Slim Down Your Llama: Pruning & Fine-Tuning for Maximum Performance#

Slim Down Your Llama: Pruning & Fine-Tuning for Maximum Performance
September 09, 2025 by Meena Arunachalam, Miro Hodak, Poovaiah Palangappa, Fulu Li, Yixing Xu, Zhe Li, Guanchen Li, Xuanwu Yin, Dong Li, Clint Greene, Eliot Li.
6 min read. | 1363 total words.

In this blog, we demonstrate how quantization, intelligent depth pruning and supervised fine-tuning can dramatically improve the inference performance of Meta’s Llama 3.1 405B model on AMD Instinct MI355X GPUs. By applying quantization and reducing the number of layers from the original 126, we are able to decrease memory requirements and boost token throughput. Additionally, with carefully applied fine-tuning, we maintain high inference accuracy for both RougeL and Exact Match metrics on MLPerf workloads. To see how these optimizations fit into AMD’s broader MLPerf Inference v5.1 efforts, read Reproducing the AMD Instinct™ GPUs MLPerf Inference v5.1 Submission. For a detailed technical breakdown into other optimizations, check out our Technical Dive into AMD’s MLPerf Inference v5.1 Submission.

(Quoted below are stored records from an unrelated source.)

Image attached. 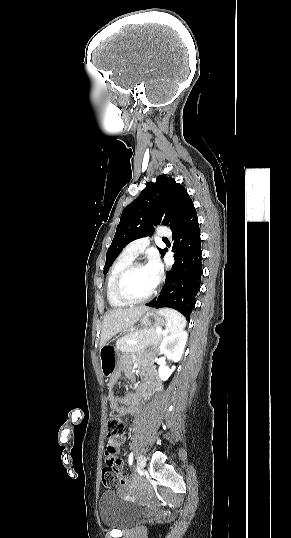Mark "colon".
<instances>
[{"mask_svg": "<svg viewBox=\"0 0 291 538\" xmlns=\"http://www.w3.org/2000/svg\"><path fill=\"white\" fill-rule=\"evenodd\" d=\"M123 432L122 415L116 410H112L107 425L106 467L101 474L102 482L108 488L127 483V478L123 476V464L116 456L117 439Z\"/></svg>", "mask_w": 291, "mask_h": 538, "instance_id": "1", "label": "colon"}]
</instances>
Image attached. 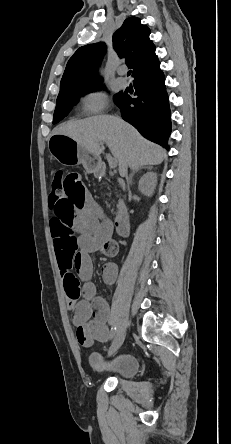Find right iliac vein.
<instances>
[{"label":"right iliac vein","instance_id":"obj_1","mask_svg":"<svg viewBox=\"0 0 231 444\" xmlns=\"http://www.w3.org/2000/svg\"><path fill=\"white\" fill-rule=\"evenodd\" d=\"M126 332H127L126 325H122L118 331L116 339L114 340L111 347L109 348V351H108L109 356L116 353L118 351V349L121 347L122 343L125 340Z\"/></svg>","mask_w":231,"mask_h":444}]
</instances>
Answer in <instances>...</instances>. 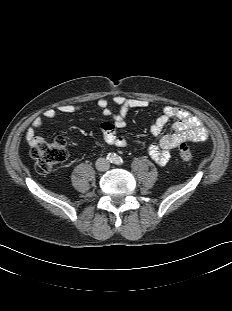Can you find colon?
I'll return each mask as SVG.
<instances>
[{
  "label": "colon",
  "instance_id": "5ec220e1",
  "mask_svg": "<svg viewBox=\"0 0 232 311\" xmlns=\"http://www.w3.org/2000/svg\"><path fill=\"white\" fill-rule=\"evenodd\" d=\"M178 154L183 162L190 163L193 159L191 149L185 144L180 145ZM67 155V144L62 138L51 142H38L31 149V156L35 160V168L39 173L49 172L54 166L63 162Z\"/></svg>",
  "mask_w": 232,
  "mask_h": 311
}]
</instances>
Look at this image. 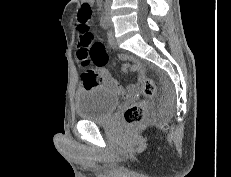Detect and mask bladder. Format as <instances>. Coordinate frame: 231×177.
Here are the masks:
<instances>
[{"instance_id":"bladder-1","label":"bladder","mask_w":231,"mask_h":177,"mask_svg":"<svg viewBox=\"0 0 231 177\" xmlns=\"http://www.w3.org/2000/svg\"><path fill=\"white\" fill-rule=\"evenodd\" d=\"M118 104V95L104 86H90L80 89L76 93V114L82 120L105 121L111 116Z\"/></svg>"}]
</instances>
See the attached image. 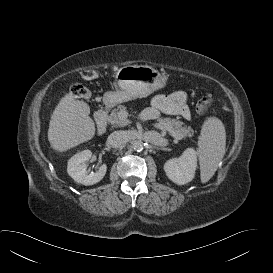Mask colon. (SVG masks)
Instances as JSON below:
<instances>
[{"mask_svg": "<svg viewBox=\"0 0 273 273\" xmlns=\"http://www.w3.org/2000/svg\"><path fill=\"white\" fill-rule=\"evenodd\" d=\"M98 76V71L95 68H88L82 72L84 79H95ZM71 94L77 98L87 99L90 97L89 89L82 84H74L71 86ZM213 103L212 97H204L197 103V112L200 115L206 114L209 107Z\"/></svg>", "mask_w": 273, "mask_h": 273, "instance_id": "obj_1", "label": "colon"}]
</instances>
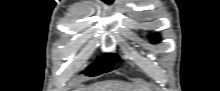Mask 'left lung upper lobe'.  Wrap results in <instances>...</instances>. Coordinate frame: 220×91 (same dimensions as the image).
Returning a JSON list of instances; mask_svg holds the SVG:
<instances>
[{
  "label": "left lung upper lobe",
  "mask_w": 220,
  "mask_h": 91,
  "mask_svg": "<svg viewBox=\"0 0 220 91\" xmlns=\"http://www.w3.org/2000/svg\"><path fill=\"white\" fill-rule=\"evenodd\" d=\"M151 40L153 41V42H155V41H157L158 40V35H152L151 36Z\"/></svg>",
  "instance_id": "5c2ea615"
}]
</instances>
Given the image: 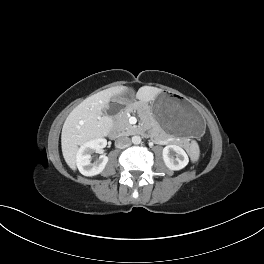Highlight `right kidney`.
Returning <instances> with one entry per match:
<instances>
[{"label": "right kidney", "mask_w": 264, "mask_h": 264, "mask_svg": "<svg viewBox=\"0 0 264 264\" xmlns=\"http://www.w3.org/2000/svg\"><path fill=\"white\" fill-rule=\"evenodd\" d=\"M106 144L107 141L105 139L98 138L87 141L81 145L76 154V165L82 175L95 176L104 170L108 162V157L106 155H100L98 160L92 163L91 154L101 150Z\"/></svg>", "instance_id": "ca27d5eb"}]
</instances>
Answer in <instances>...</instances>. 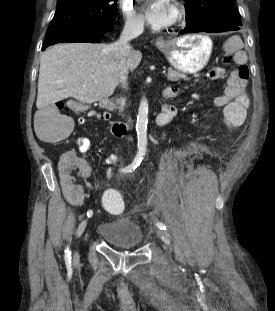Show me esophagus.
<instances>
[{
  "label": "esophagus",
  "mask_w": 275,
  "mask_h": 311,
  "mask_svg": "<svg viewBox=\"0 0 275 311\" xmlns=\"http://www.w3.org/2000/svg\"><path fill=\"white\" fill-rule=\"evenodd\" d=\"M156 43L157 44H163L164 43V39L162 37H159L156 39Z\"/></svg>",
  "instance_id": "esophagus-1"
}]
</instances>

Quantizing Llama 3.1 405B with MXFP4#

Llama 3.1 405B is one of the most advanced open-source large language models. In its original BF16 format, the model is 756 GB. Thanks to the MI355X’s support for MXFP4 quantization, we can quantize the model to approximately 207 GB. With its 288 GB HBM capacity, the MI355X can efficiently host the entire MXFP4 version of Llama 3.1 405B on a single GPU, eliminating the need for model sharding across multiple devices.

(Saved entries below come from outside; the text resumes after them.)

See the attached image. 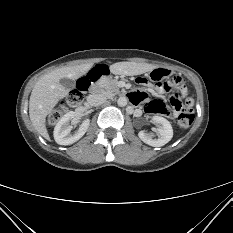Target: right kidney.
<instances>
[{"mask_svg":"<svg viewBox=\"0 0 233 233\" xmlns=\"http://www.w3.org/2000/svg\"><path fill=\"white\" fill-rule=\"evenodd\" d=\"M76 114L73 111L65 114L56 124L54 128V139L60 145H70L78 141L88 130L90 120L86 119L82 122L77 132L70 134L72 126H68L70 120L75 119Z\"/></svg>","mask_w":233,"mask_h":233,"instance_id":"right-kidney-1","label":"right kidney"}]
</instances>
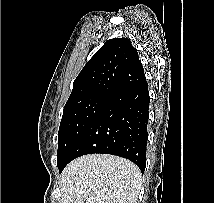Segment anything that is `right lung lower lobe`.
I'll list each match as a JSON object with an SVG mask.
<instances>
[{
  "label": "right lung lower lobe",
  "mask_w": 214,
  "mask_h": 203,
  "mask_svg": "<svg viewBox=\"0 0 214 203\" xmlns=\"http://www.w3.org/2000/svg\"><path fill=\"white\" fill-rule=\"evenodd\" d=\"M149 103L146 80L111 97L73 146L60 172L79 156L103 153L129 159L144 173Z\"/></svg>",
  "instance_id": "obj_1"
}]
</instances>
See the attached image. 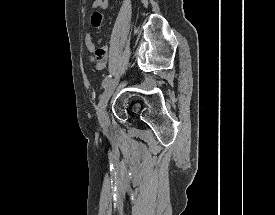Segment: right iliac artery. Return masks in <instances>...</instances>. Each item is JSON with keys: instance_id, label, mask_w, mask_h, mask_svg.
Segmentation results:
<instances>
[{"instance_id": "obj_1", "label": "right iliac artery", "mask_w": 275, "mask_h": 215, "mask_svg": "<svg viewBox=\"0 0 275 215\" xmlns=\"http://www.w3.org/2000/svg\"><path fill=\"white\" fill-rule=\"evenodd\" d=\"M110 78H111V73L103 80V83H102L103 88L107 86V84L110 81Z\"/></svg>"}]
</instances>
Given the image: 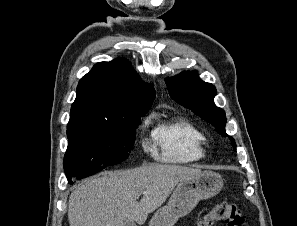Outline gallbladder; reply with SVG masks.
Wrapping results in <instances>:
<instances>
[{
    "mask_svg": "<svg viewBox=\"0 0 297 226\" xmlns=\"http://www.w3.org/2000/svg\"><path fill=\"white\" fill-rule=\"evenodd\" d=\"M124 226H136V224H135L133 221L127 220V221L124 223Z\"/></svg>",
    "mask_w": 297,
    "mask_h": 226,
    "instance_id": "gallbladder-1",
    "label": "gallbladder"
}]
</instances>
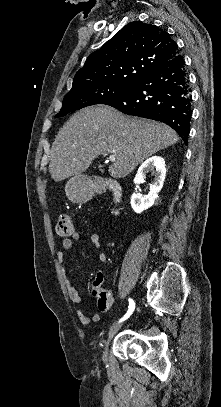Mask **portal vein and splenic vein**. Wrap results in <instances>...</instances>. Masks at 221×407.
I'll return each instance as SVG.
<instances>
[{"label": "portal vein and splenic vein", "mask_w": 221, "mask_h": 407, "mask_svg": "<svg viewBox=\"0 0 221 407\" xmlns=\"http://www.w3.org/2000/svg\"><path fill=\"white\" fill-rule=\"evenodd\" d=\"M109 160L112 161V162H114V161H115V156H114V155H110V156H109Z\"/></svg>", "instance_id": "obj_1"}]
</instances>
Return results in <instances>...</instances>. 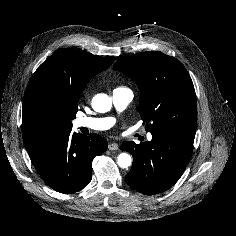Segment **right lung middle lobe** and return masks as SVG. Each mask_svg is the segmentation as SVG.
Instances as JSON below:
<instances>
[{
  "label": "right lung middle lobe",
  "mask_w": 236,
  "mask_h": 236,
  "mask_svg": "<svg viewBox=\"0 0 236 236\" xmlns=\"http://www.w3.org/2000/svg\"><path fill=\"white\" fill-rule=\"evenodd\" d=\"M76 113L77 110L59 106L47 97H39L32 111V127L45 137L55 136L72 129L71 120Z\"/></svg>",
  "instance_id": "1"
}]
</instances>
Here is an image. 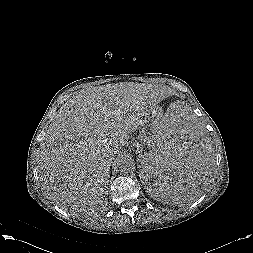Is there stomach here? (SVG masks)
<instances>
[{"label":"stomach","instance_id":"stomach-1","mask_svg":"<svg viewBox=\"0 0 253 253\" xmlns=\"http://www.w3.org/2000/svg\"><path fill=\"white\" fill-rule=\"evenodd\" d=\"M163 116L162 111L157 107L155 111L149 113L140 125V142L143 146L149 147L153 140L154 132L158 126V122Z\"/></svg>","mask_w":253,"mask_h":253}]
</instances>
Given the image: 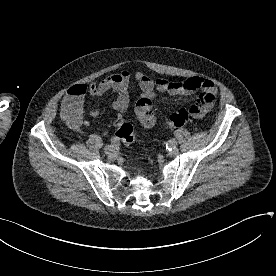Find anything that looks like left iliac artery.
Returning a JSON list of instances; mask_svg holds the SVG:
<instances>
[{"label": "left iliac artery", "instance_id": "44dca946", "mask_svg": "<svg viewBox=\"0 0 276 276\" xmlns=\"http://www.w3.org/2000/svg\"><path fill=\"white\" fill-rule=\"evenodd\" d=\"M177 145V141L175 139H170L167 143V148H169V150L172 148V147H175Z\"/></svg>", "mask_w": 276, "mask_h": 276}]
</instances>
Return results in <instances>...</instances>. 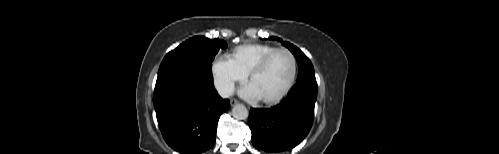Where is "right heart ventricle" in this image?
Segmentation results:
<instances>
[{
  "instance_id": "right-heart-ventricle-1",
  "label": "right heart ventricle",
  "mask_w": 499,
  "mask_h": 154,
  "mask_svg": "<svg viewBox=\"0 0 499 154\" xmlns=\"http://www.w3.org/2000/svg\"><path fill=\"white\" fill-rule=\"evenodd\" d=\"M275 49H277L275 46L269 44H244L233 49L228 57L240 70L248 74L258 61Z\"/></svg>"
}]
</instances>
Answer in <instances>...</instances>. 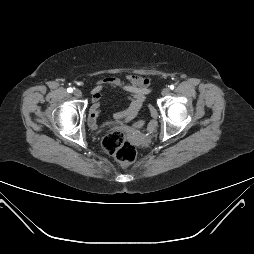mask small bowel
I'll return each instance as SVG.
<instances>
[{
	"label": "small bowel",
	"instance_id": "c3829d8e",
	"mask_svg": "<svg viewBox=\"0 0 254 254\" xmlns=\"http://www.w3.org/2000/svg\"><path fill=\"white\" fill-rule=\"evenodd\" d=\"M151 80L149 77L139 75H128L125 80L116 76H109L100 79L96 82L95 87L91 91V107L89 109L88 122L92 127H97V119L101 112L103 91L106 88L118 89L126 92L131 103L129 107L122 112L114 115V119L131 120L140 110L146 95L150 92ZM151 116L155 119L157 112L154 109L150 110ZM156 122L152 120L148 128L154 130Z\"/></svg>",
	"mask_w": 254,
	"mask_h": 254
}]
</instances>
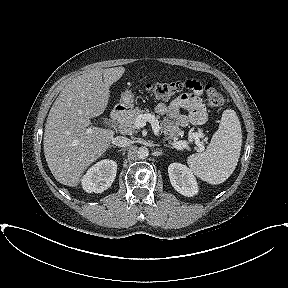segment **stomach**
<instances>
[{
	"instance_id": "0dacf381",
	"label": "stomach",
	"mask_w": 288,
	"mask_h": 288,
	"mask_svg": "<svg viewBox=\"0 0 288 288\" xmlns=\"http://www.w3.org/2000/svg\"><path fill=\"white\" fill-rule=\"evenodd\" d=\"M134 94L131 90H125L121 93V98L116 108L122 112H128L133 108L134 104Z\"/></svg>"
}]
</instances>
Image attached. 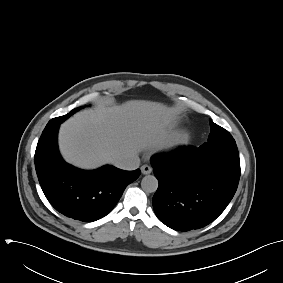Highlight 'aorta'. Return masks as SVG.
Returning a JSON list of instances; mask_svg holds the SVG:
<instances>
[{"label": "aorta", "mask_w": 283, "mask_h": 283, "mask_svg": "<svg viewBox=\"0 0 283 283\" xmlns=\"http://www.w3.org/2000/svg\"><path fill=\"white\" fill-rule=\"evenodd\" d=\"M141 187L145 192L153 193L158 188V180L153 175H147L143 177L141 181Z\"/></svg>", "instance_id": "762f6f07"}]
</instances>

Intelligent Model Pruning#

Our intelligent model pruning approach offers two strategies: (1) conservative pruning, dropping fewer layers (e.g., 26 out of 126) to maintain accuracy with minimal impact, as shown in Table 3, and (2) aggressive pruning, dropping more layers (e.g., 42 out of 126) followed by fine-tuning to recover accuracy, as shown in Table 4.

The Llama 3.1 405B model comprises 126 architecturally identical layers. However, not all layers contribute equally to token generation. Using a calibration dataset, we calculate the importance of each transformer layer by measuring the sum of the output magnitudes before the final RMSNorm layer, defined as \(L_i = \sum(|output_i|)\), where \(L_i\) is the importance score of the \(i^{th}\) layer, and \(output_i\) is the output tensor of the transformer layer’s feed-forward network (FFN) before RMSNorm.

Using 170 samples from the calibration dataset, we identify and drop contiguous layers with lower importance scores to minimize accuracy loss. The chart below (Figure 1) illustrates the layer importance scores for the FP4 model of Llama 3.1 405B, calculated based on the output magnitude at the end of each of its 126 layers, using a calibration dataset of 170 samples. The x-axis represents the layer index, while the y-axis shows the normalized output magnitude. The chart reveals significant variation in layer importance scores across the 126 layers, with layers closer to the maximum layer index exhibiting the highest scores. In our experiments, we will primarily focus on dropping layers within the highlighted region (layer indices 56 to 107) to minimize the impact of depth-pruning on model accuracy.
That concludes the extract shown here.